# tren pct



## Beefcake (Sep 24, 2013)

doing tren 400 test e 200 and dbol kickstart 30mg per day.  Got two vials of hcg for a blast then normal clomid novla pct.  Do I have enough hcg for a blast phase?


----------



## TheLupinator (Sep 25, 2013)

How many iu per vial? usually they're 5,000iu so two vials would be 10,000iu total.. My HCG blast for this cycle (test-tren-mast) will be EOD injects starting at 500iu for 10 pins over 19 days. Then daily injects of 1000iu for 5days. I'll start my blast the day after last test-e pin and start pct 25 days later ( day after last HCG shot)

I'm also running HCG currently at 250iu M/W/F while on cycle


----------



## Beefcake (Sep 27, 2013)

thanks so two vials should do then. I should run throughout but didn't plan ahead, plus I heard your boys don't shrink much?  I'm also on dbol 3rd day in 40 mg per day, not sure if I'm feeling it or if its mental.  Sweating a lot more, could be tren, but also have a cold.  Only 4th pin into cycle.

thanks bro

ps do you need exestreme for water retention with tren?
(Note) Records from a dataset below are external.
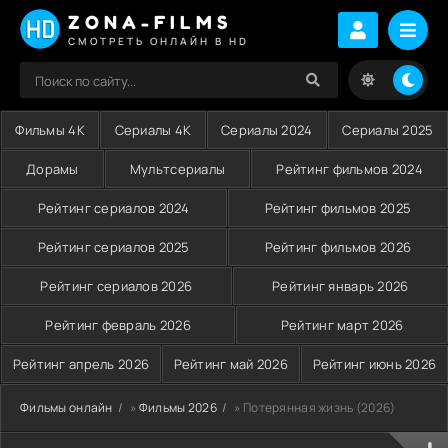
ZONA-FILMS
СМОТРЕТЬ ОНЛАЙН В HD
Фильмы 4K
Сериалы 4K
Сериалы 2024
Сериалы 2025
Дорамы
Мультсериалы
Рейтинг фильмов 2024
Рейтинг сериалов 2024
Рейтинг фильмов 2025
Рейтинг сериалов 2025
Рейтинг фильмов 2026
Рейтинг сериалов 2026
Рейтинг январь 2026
Рейтинг февраль 2026
Рейтинг март 2026
Рейтинг апрель 2026
Рейтинг май 2026
Рейтинг июнь 2026
Фильмы онлайн
»
Фильмы 2026
» Потерянная жизнь (2026)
I heard its not bad bc doesnlt aromatise.  What about dbol 4 week?


----------



## goesto11 (Sep 28, 2013)

Hey Beef
From what I've read most guys dump water on tren and an ai isn't necessary unless you're running higher doses of a compound that can aromatize.
Have some caber on hand to combat prolactin sides.


----------



## Beefcake (Oct 1, 2013)

water on tren are you bsing me?  What do you mean?  Having night sweats too not sure if its tren or dbol


----------



## DarksideSix (Oct 1, 2013)

depends on your cycle history.  personally I like to blast 10,000 iu of hcg after my tren cycles.


----------



## Beefcake (Oct 1, 2013)

well 10,000 is all I have for a blast cycle.  Doing 400 tren and 200 test e.  Dbol for a kick.  2nd week on dbol at 50mg and felt the pumps today.  Just want to lift more and more.  Can't wait for tren to kick in I guess on week 4 or so.  Was shooting glutes then ass hurt now back to quads.


----------



## NbleSavage (Oct 2, 2013)

Beefcake said:


> ps do you need exestreme for water retention with tren? I heard its not bad bc doesnlt aromatise.  What about dbol 4 week?



Stane normally to modulate a spike in E2 from aromatizing compounds. Tren does not aromatize, and you're running a fairly low dose of Test. Unless you're a prime aromatizer, you likely won't need Stane. Get bloods done 3-4 weeks in and keep an eye on your E2, then incorporate Stane as needed.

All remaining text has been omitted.